A study reinforces the idea that our satellite is born of the collision between our planet and celestial body the size of Mars.
In his science fiction cycle Foundation Isaac Asimov imagined a legendary description of the Earth, the forgotten original world of humanity. It is described as a covered oceans ball accompanied by a gigantic natural satellite, the radius is one-quarter of his companion. Nobody believes in this story, seen as a fable for children, as this couple seems incongruous.
This is a great way to capture how the existence of our Moon may seem unexpected. For the Earth, the simplest training scenario assumes a collision with an impactor the size of Mars, about 100 million years after the birth of the solar system. To explain the respective orbits of the Earth and the Moon would require the impactor happens on a trajectory similar to that of our planet. Why not after all. But in this case, models show that the Moon would be made up to 80% of material from this foreign body.
This poses a troublesome problem since the composition of the Moon is almost exactly the same as of the earth. The oxygen isotope ratios, that is to say the relative amounts between different kinds of oxygen, the atomic nucleus does not carry exactly the same weight, are almost identical. Now, every body in the solar system has a particular isotopic signature of oxygen. The probability of a impactor has the same composition seemed almost zero.

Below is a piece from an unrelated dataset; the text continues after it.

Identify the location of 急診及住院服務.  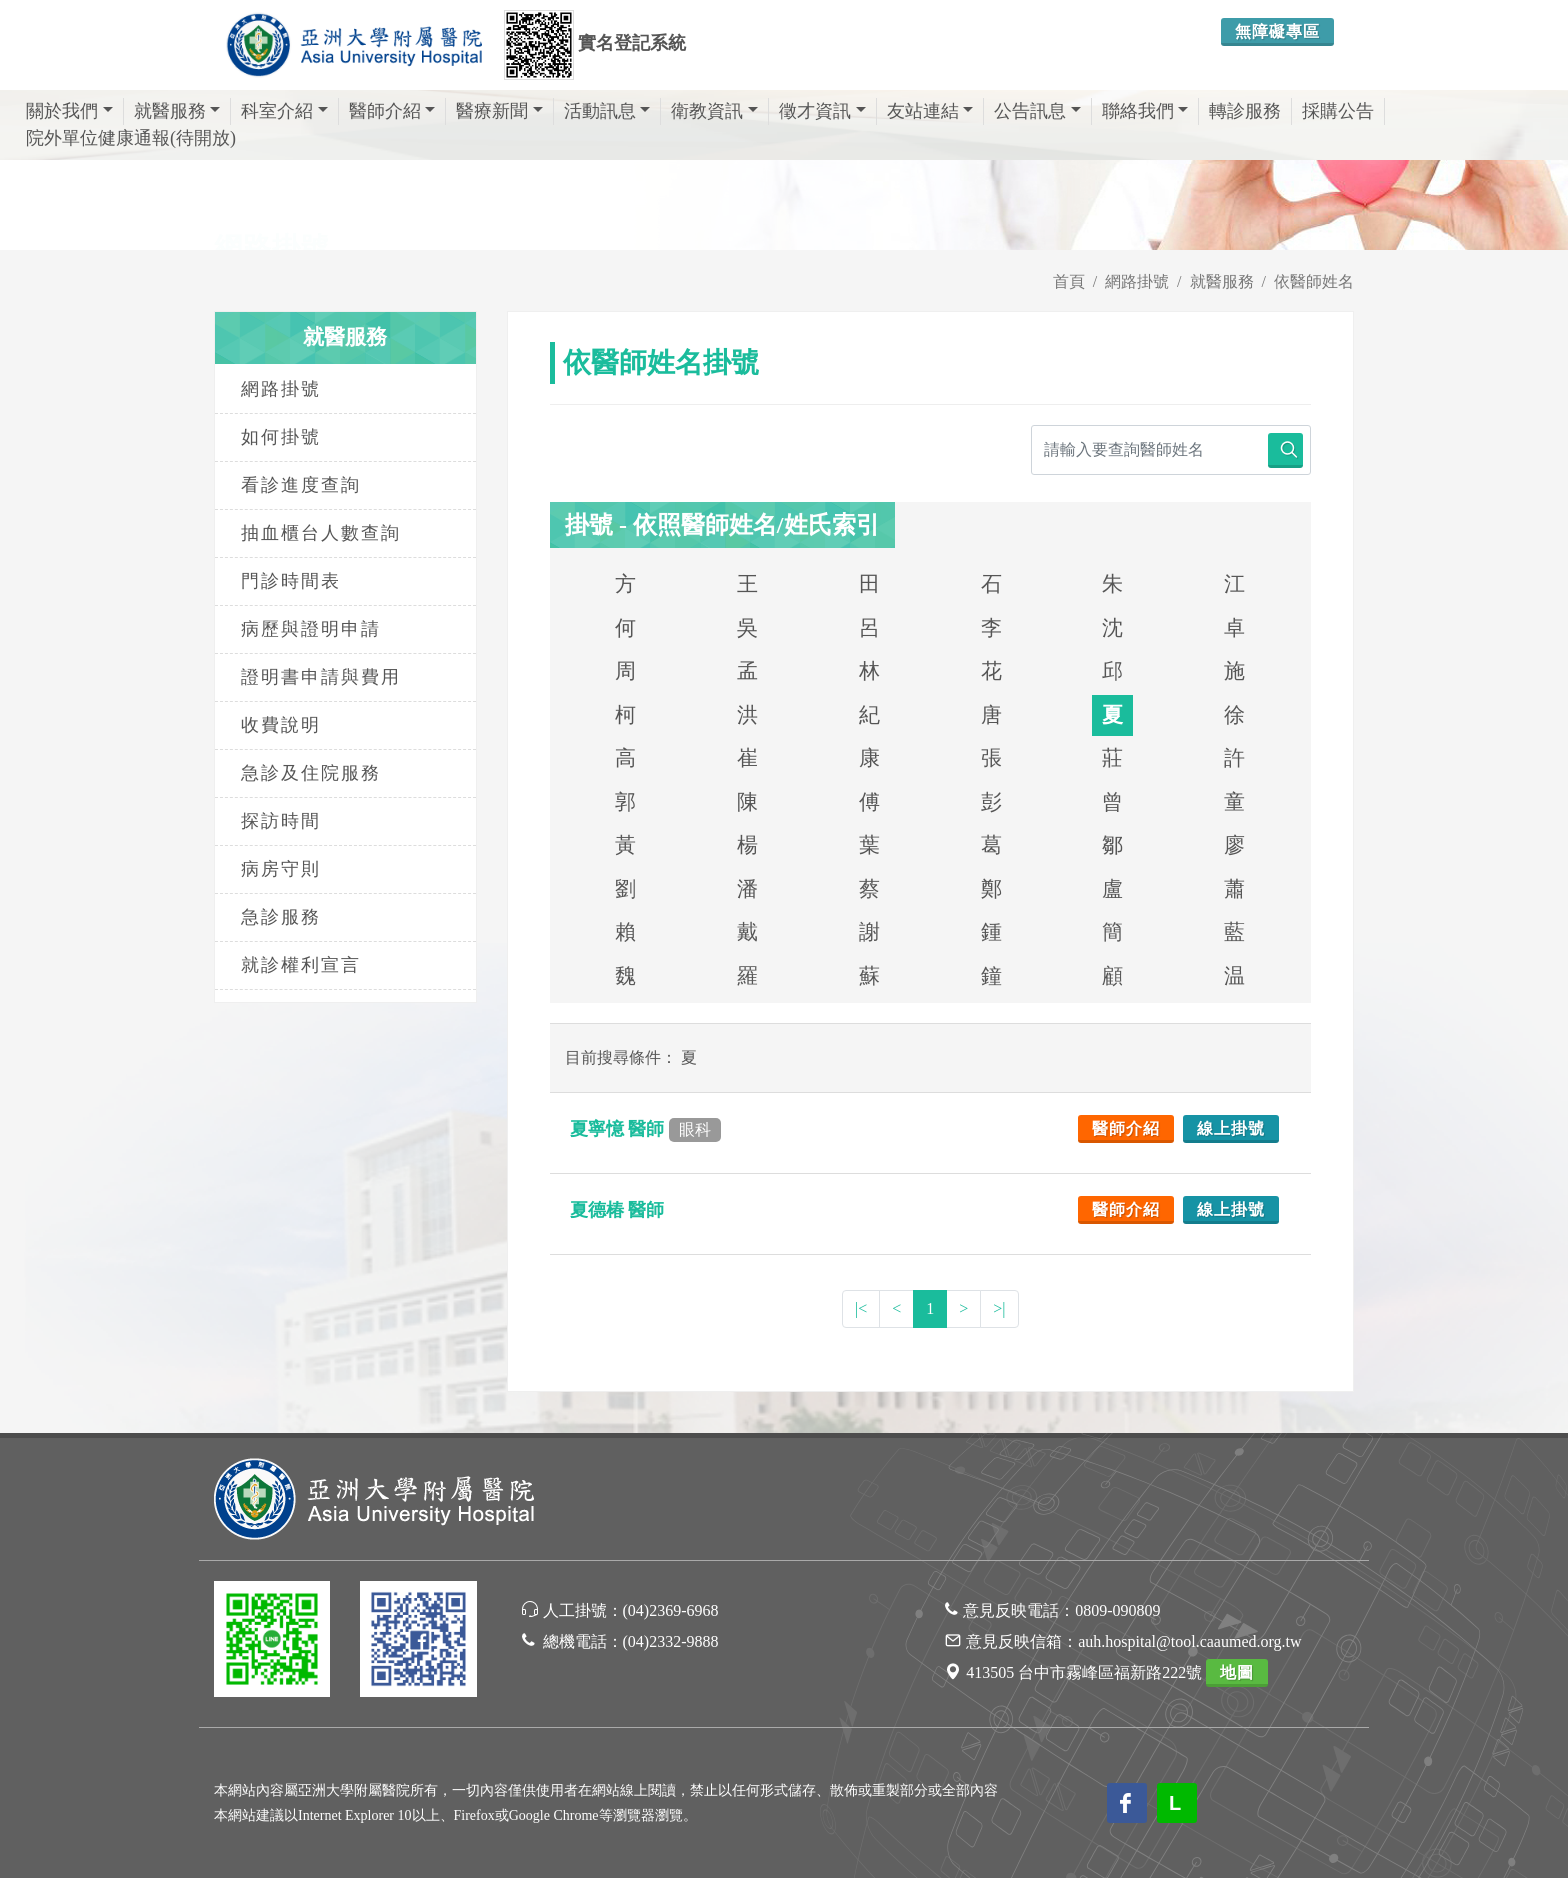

Until today. An international team shows in the journal Nature this may be relatively common. “We ran models with a thousand bodies a hundred kilometers in diameter and a hundred of a thousand kilometers,” explains Sean Raymond, CNRS researcher at the Astrophysics Laboratory of Bordeaux and co-author of the study. “We then looked at the major impacts that affected the protoplanet most similar to Earth. In 20-30% of cases, the composition of the impactor was very close. “
” This raises a major obstacle to the simplest scenario Moon training “
This is a fundamental and lock that just jumped. No more need to exotic scenarios for training involving debris cloud accreting around the Earth. “It is a work of great importance,” said Marc Chaussidon, training specialist in the solar system to petrographic and geochemical Research Centre of Nancy. “It removes a major obstacle to the simplest scenario training. It remains to be seen whether the assumptions made in the model are relevant and if we can find the isotopic signatures of other elements such as silicon. “
The researchers assumed such that the distribution of isotopes oxygen was proportional to the distance from the Sun early in their simulation. “It is true that we are not certain that this is the case,” concedes Sean Raymond. “According to the most recent models, the gravitational influence of Jupiter could have concentrated a crown disk which form the terrestrial planets.” Disturbing the same time this well-linear distribution. “We were very excited about our initial results so we have not looked further. But we will now work with the finest models and watch other isotopes to see where it takes us. But I think in five or ten years we will have a realistic modeling of the formation of the Moon. “The appointment is made.